My dining companion oohed and aahed about her karemiso. The base was similar, this time with the addition of miso and Japanese chilli (we think). Her soup was sweet, with a slightly spicy edge. Mine was sweet, salted and meaty, although the solo plum did little to add to the flavour of the broth, floating futilely in the bowl. The raw spring onions gave the dishes a freshness and sharpness and we loved everything about them, except for a thin greasy film on our soups.
The ume shio was made with a relatively thin noodle, no. 26, while the karemiso had a thicker one, no.18. We wanted to disagree with the chef here. We would have preferred it if the noodles were the other way round, but we held out tongues.
This would be a good time to talk about ramen. This is not a dish made from the instant noodles you ate at college. It uses hand-rolled, hand-cut noodles made with a blend of wheat from Hokkaido, Nagano and northeastern Japan, rested in wooden bowls to “sleep” before cooking. The noodles bite back, served al dente, but start to swell if you let them steep in the soup too long. Don’t worry, that won’t happen here.

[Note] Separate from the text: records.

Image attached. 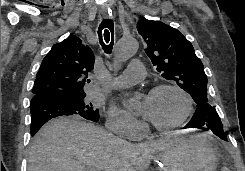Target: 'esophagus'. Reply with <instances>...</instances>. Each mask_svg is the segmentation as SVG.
<instances>
[{"label": "esophagus", "instance_id": "obj_1", "mask_svg": "<svg viewBox=\"0 0 245 171\" xmlns=\"http://www.w3.org/2000/svg\"><path fill=\"white\" fill-rule=\"evenodd\" d=\"M101 14L105 18H108V17L112 16V13L110 12V10L107 7H102L101 8Z\"/></svg>", "mask_w": 245, "mask_h": 171}]
</instances>
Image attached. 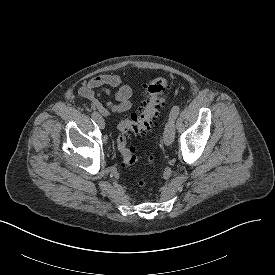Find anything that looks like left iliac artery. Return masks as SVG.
Wrapping results in <instances>:
<instances>
[{"label": "left iliac artery", "instance_id": "left-iliac-artery-1", "mask_svg": "<svg viewBox=\"0 0 275 275\" xmlns=\"http://www.w3.org/2000/svg\"><path fill=\"white\" fill-rule=\"evenodd\" d=\"M180 108L178 106H174L170 112L169 118L176 119L179 115Z\"/></svg>", "mask_w": 275, "mask_h": 275}]
</instances>
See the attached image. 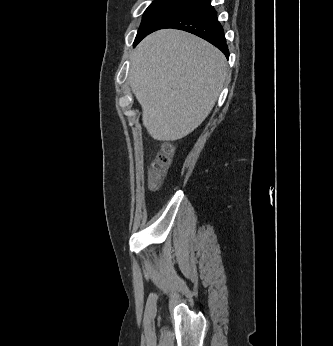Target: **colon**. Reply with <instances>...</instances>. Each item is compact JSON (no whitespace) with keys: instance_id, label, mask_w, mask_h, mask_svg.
I'll return each mask as SVG.
<instances>
[{"instance_id":"5ec220e1","label":"colon","mask_w":333,"mask_h":346,"mask_svg":"<svg viewBox=\"0 0 333 346\" xmlns=\"http://www.w3.org/2000/svg\"><path fill=\"white\" fill-rule=\"evenodd\" d=\"M174 148L172 145L166 144L162 147L160 153L153 162L149 174V186L152 190H157L164 181L167 169L171 163Z\"/></svg>"}]
</instances>
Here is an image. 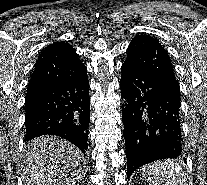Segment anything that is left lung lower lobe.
<instances>
[{"instance_id":"obj_1","label":"left lung lower lobe","mask_w":207,"mask_h":185,"mask_svg":"<svg viewBox=\"0 0 207 185\" xmlns=\"http://www.w3.org/2000/svg\"><path fill=\"white\" fill-rule=\"evenodd\" d=\"M120 88L128 102L123 109L127 178L139 167L182 153L180 96L156 78L122 65Z\"/></svg>"}]
</instances>
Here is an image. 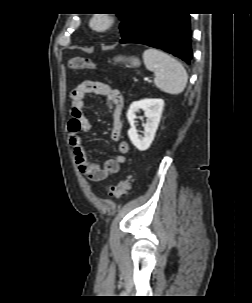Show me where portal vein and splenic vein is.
I'll list each match as a JSON object with an SVG mask.
<instances>
[{
    "label": "portal vein and splenic vein",
    "mask_w": 252,
    "mask_h": 303,
    "mask_svg": "<svg viewBox=\"0 0 252 303\" xmlns=\"http://www.w3.org/2000/svg\"><path fill=\"white\" fill-rule=\"evenodd\" d=\"M144 80H145V81H148L149 79H148V78H144Z\"/></svg>",
    "instance_id": "obj_1"
}]
</instances>
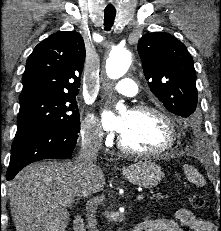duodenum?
I'll use <instances>...</instances> for the list:
<instances>
[{
	"label": "duodenum",
	"instance_id": "duodenum-1",
	"mask_svg": "<svg viewBox=\"0 0 221 231\" xmlns=\"http://www.w3.org/2000/svg\"><path fill=\"white\" fill-rule=\"evenodd\" d=\"M74 231H85L84 220L81 216H77L73 222ZM131 231H139L136 226Z\"/></svg>",
	"mask_w": 221,
	"mask_h": 231
}]
</instances>
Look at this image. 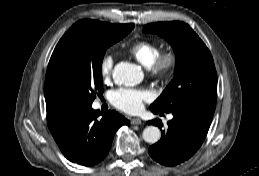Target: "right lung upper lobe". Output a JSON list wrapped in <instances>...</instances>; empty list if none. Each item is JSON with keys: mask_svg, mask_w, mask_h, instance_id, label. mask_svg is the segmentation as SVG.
Masks as SVG:
<instances>
[{"mask_svg": "<svg viewBox=\"0 0 259 176\" xmlns=\"http://www.w3.org/2000/svg\"><path fill=\"white\" fill-rule=\"evenodd\" d=\"M80 24H87L96 29H110L116 26H122L89 19L80 20L74 25ZM44 95L46 100L47 118L53 117L54 114L65 107L73 106L69 89L55 67L53 54L47 68Z\"/></svg>", "mask_w": 259, "mask_h": 176, "instance_id": "1", "label": "right lung upper lobe"}]
</instances>
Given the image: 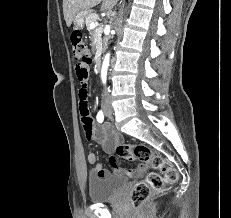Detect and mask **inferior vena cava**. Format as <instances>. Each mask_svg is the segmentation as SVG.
I'll return each mask as SVG.
<instances>
[{
	"mask_svg": "<svg viewBox=\"0 0 231 218\" xmlns=\"http://www.w3.org/2000/svg\"><path fill=\"white\" fill-rule=\"evenodd\" d=\"M103 96L108 97V92L105 91Z\"/></svg>",
	"mask_w": 231,
	"mask_h": 218,
	"instance_id": "inferior-vena-cava-1",
	"label": "inferior vena cava"
}]
</instances>
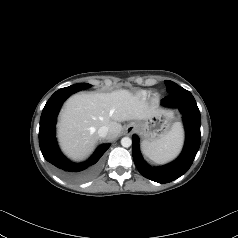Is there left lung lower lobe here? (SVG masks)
Wrapping results in <instances>:
<instances>
[{
	"label": "left lung lower lobe",
	"mask_w": 238,
	"mask_h": 238,
	"mask_svg": "<svg viewBox=\"0 0 238 238\" xmlns=\"http://www.w3.org/2000/svg\"><path fill=\"white\" fill-rule=\"evenodd\" d=\"M161 104L165 107L178 108L183 115L186 136L182 153L175 161L165 166L151 167L140 153L138 136L133 135L132 155L138 171L144 177L158 183H168L182 176L192 165L201 142V119L194 97L184 88L170 93Z\"/></svg>",
	"instance_id": "0a47b994"
}]
</instances>
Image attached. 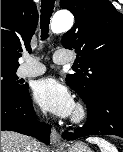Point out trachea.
Segmentation results:
<instances>
[{"label":"trachea","mask_w":123,"mask_h":152,"mask_svg":"<svg viewBox=\"0 0 123 152\" xmlns=\"http://www.w3.org/2000/svg\"><path fill=\"white\" fill-rule=\"evenodd\" d=\"M41 37L48 38L50 18L53 13L55 0H41Z\"/></svg>","instance_id":"trachea-1"}]
</instances>
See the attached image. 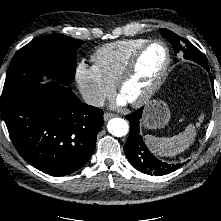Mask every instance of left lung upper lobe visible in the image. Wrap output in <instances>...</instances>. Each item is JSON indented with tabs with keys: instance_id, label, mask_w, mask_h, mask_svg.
<instances>
[{
	"instance_id": "obj_1",
	"label": "left lung upper lobe",
	"mask_w": 221,
	"mask_h": 221,
	"mask_svg": "<svg viewBox=\"0 0 221 221\" xmlns=\"http://www.w3.org/2000/svg\"><path fill=\"white\" fill-rule=\"evenodd\" d=\"M159 31L163 37L172 43L175 52L182 51L185 59H190L208 69L206 58L193 44L168 29H159Z\"/></svg>"
}]
</instances>
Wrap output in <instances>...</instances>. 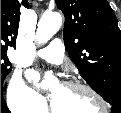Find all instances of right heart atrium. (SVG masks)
I'll use <instances>...</instances> for the list:
<instances>
[{
	"label": "right heart atrium",
	"instance_id": "d8ad5b80",
	"mask_svg": "<svg viewBox=\"0 0 121 113\" xmlns=\"http://www.w3.org/2000/svg\"><path fill=\"white\" fill-rule=\"evenodd\" d=\"M7 103L17 113H41L45 100L24 81L20 72H15L7 90Z\"/></svg>",
	"mask_w": 121,
	"mask_h": 113
}]
</instances>
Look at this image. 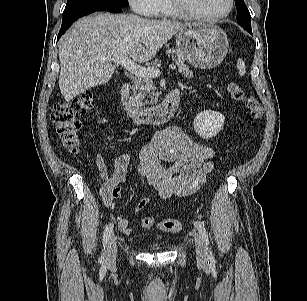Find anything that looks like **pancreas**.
<instances>
[{
    "label": "pancreas",
    "instance_id": "obj_1",
    "mask_svg": "<svg viewBox=\"0 0 307 301\" xmlns=\"http://www.w3.org/2000/svg\"><path fill=\"white\" fill-rule=\"evenodd\" d=\"M172 60L178 66V71L183 76L191 78L193 76L192 71L188 69L185 64L184 58L181 56H172ZM159 60H155L152 63V67H157ZM132 89L134 98L139 101H145L146 104L153 105L158 100V95L155 92L156 87L152 81V78L136 76L132 81Z\"/></svg>",
    "mask_w": 307,
    "mask_h": 301
}]
</instances>
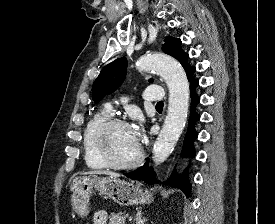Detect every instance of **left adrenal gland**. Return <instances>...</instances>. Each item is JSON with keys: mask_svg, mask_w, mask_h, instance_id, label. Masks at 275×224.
<instances>
[{"mask_svg": "<svg viewBox=\"0 0 275 224\" xmlns=\"http://www.w3.org/2000/svg\"><path fill=\"white\" fill-rule=\"evenodd\" d=\"M136 221H137L136 224H144L147 221V219L145 218L142 219V213L139 212L137 215Z\"/></svg>", "mask_w": 275, "mask_h": 224, "instance_id": "1", "label": "left adrenal gland"}]
</instances>
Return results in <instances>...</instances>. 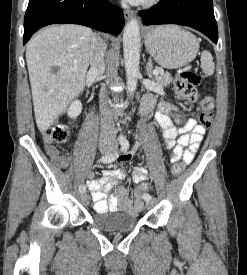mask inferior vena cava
<instances>
[{
	"instance_id": "602c4592",
	"label": "inferior vena cava",
	"mask_w": 247,
	"mask_h": 275,
	"mask_svg": "<svg viewBox=\"0 0 247 275\" xmlns=\"http://www.w3.org/2000/svg\"><path fill=\"white\" fill-rule=\"evenodd\" d=\"M106 44L102 38L93 35L90 46V73L95 76H101L105 71L104 54ZM100 109H101V127H100V144L114 146L116 144V131L112 115L106 110L107 100L104 88L100 91Z\"/></svg>"
}]
</instances>
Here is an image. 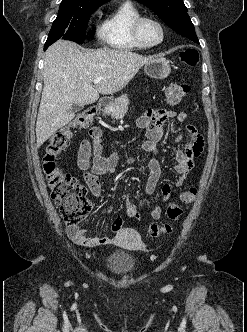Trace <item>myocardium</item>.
Listing matches in <instances>:
<instances>
[{
    "instance_id": "1",
    "label": "myocardium",
    "mask_w": 247,
    "mask_h": 332,
    "mask_svg": "<svg viewBox=\"0 0 247 332\" xmlns=\"http://www.w3.org/2000/svg\"><path fill=\"white\" fill-rule=\"evenodd\" d=\"M153 21L160 29V32H161V37H160V40L156 43H153V44H148L146 43L142 36H141V26L142 24L145 22V21ZM132 33H133V37L134 39L137 41L138 44H140L143 48H153V47H156L158 45H160L164 38H165V30H164V26L163 24L155 17L153 16H145V15H142L140 16L139 18H137L135 20V22L133 23V27H132Z\"/></svg>"
}]
</instances>
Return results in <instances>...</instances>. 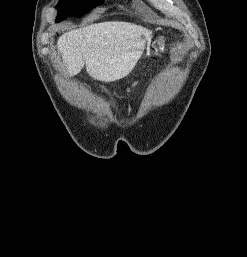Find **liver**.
I'll return each mask as SVG.
<instances>
[{"label": "liver", "mask_w": 247, "mask_h": 257, "mask_svg": "<svg viewBox=\"0 0 247 257\" xmlns=\"http://www.w3.org/2000/svg\"><path fill=\"white\" fill-rule=\"evenodd\" d=\"M151 31L132 23L102 22L63 34L57 41L69 76L86 65L95 80L113 82L135 67Z\"/></svg>", "instance_id": "6515ba94"}]
</instances>
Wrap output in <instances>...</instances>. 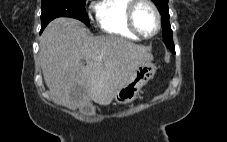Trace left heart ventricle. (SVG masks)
Returning a JSON list of instances; mask_svg holds the SVG:
<instances>
[{
  "instance_id": "1",
  "label": "left heart ventricle",
  "mask_w": 227,
  "mask_h": 142,
  "mask_svg": "<svg viewBox=\"0 0 227 142\" xmlns=\"http://www.w3.org/2000/svg\"><path fill=\"white\" fill-rule=\"evenodd\" d=\"M138 29L146 35L152 34L156 29V17L153 10L143 4L139 6L135 14Z\"/></svg>"
}]
</instances>
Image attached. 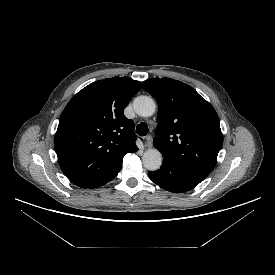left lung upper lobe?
I'll return each mask as SVG.
<instances>
[{
  "instance_id": "obj_1",
  "label": "left lung upper lobe",
  "mask_w": 275,
  "mask_h": 275,
  "mask_svg": "<svg viewBox=\"0 0 275 275\" xmlns=\"http://www.w3.org/2000/svg\"><path fill=\"white\" fill-rule=\"evenodd\" d=\"M145 89L158 102V125L153 144L164 161L206 178L223 145L219 118L195 89L170 78H151Z\"/></svg>"
}]
</instances>
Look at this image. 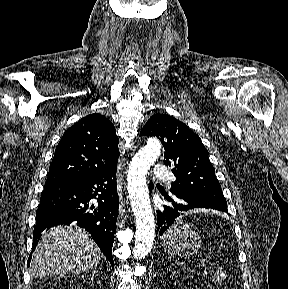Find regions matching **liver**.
<instances>
[{"instance_id": "6515ba94", "label": "liver", "mask_w": 288, "mask_h": 289, "mask_svg": "<svg viewBox=\"0 0 288 289\" xmlns=\"http://www.w3.org/2000/svg\"><path fill=\"white\" fill-rule=\"evenodd\" d=\"M103 257L89 234L74 225L56 226L45 232L31 260V276L87 272Z\"/></svg>"}]
</instances>
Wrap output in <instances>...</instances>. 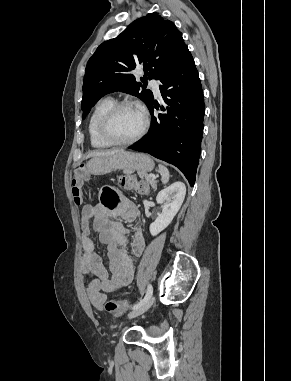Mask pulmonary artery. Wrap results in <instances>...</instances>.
Wrapping results in <instances>:
<instances>
[{"label":"pulmonary artery","mask_w":291,"mask_h":381,"mask_svg":"<svg viewBox=\"0 0 291 381\" xmlns=\"http://www.w3.org/2000/svg\"><path fill=\"white\" fill-rule=\"evenodd\" d=\"M150 85H151V87H152L154 93H155L156 95H158L159 92H160V90H159V81H158V80H155V79H152V80H150Z\"/></svg>","instance_id":"1"}]
</instances>
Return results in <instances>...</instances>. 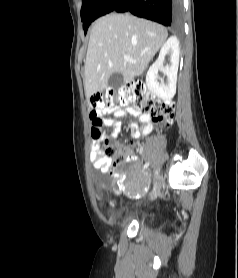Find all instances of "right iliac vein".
<instances>
[{
  "mask_svg": "<svg viewBox=\"0 0 238 278\" xmlns=\"http://www.w3.org/2000/svg\"><path fill=\"white\" fill-rule=\"evenodd\" d=\"M154 174H161L160 168H155ZM153 180H157L158 175H152Z\"/></svg>",
  "mask_w": 238,
  "mask_h": 278,
  "instance_id": "obj_1",
  "label": "right iliac vein"
}]
</instances>
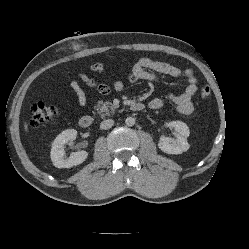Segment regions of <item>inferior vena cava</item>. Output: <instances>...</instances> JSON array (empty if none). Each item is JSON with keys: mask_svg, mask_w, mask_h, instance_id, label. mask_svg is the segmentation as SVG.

You are encouraged to slurp as loudly as you can when eating ramen, though no one seems to do that here. We had no problem sucking up strings of noodles and splashed broth all over ourselves
as we did. We shovelled the soup and it warmed our bellies. The flavourful steam lingered in our nostrils and we were completely immersed in the meal, which ended with green tea crème brûlée served in a shot glass. It wasn’t enough, I wanted more... but isn’t that exactly how every restaurant wants you to feel when you leave? Angie Wong
G/F, 4 Sun Wui Rd, Causeway Bay, 2881 5006. Daily noon-11pm. Meal for two: around $400.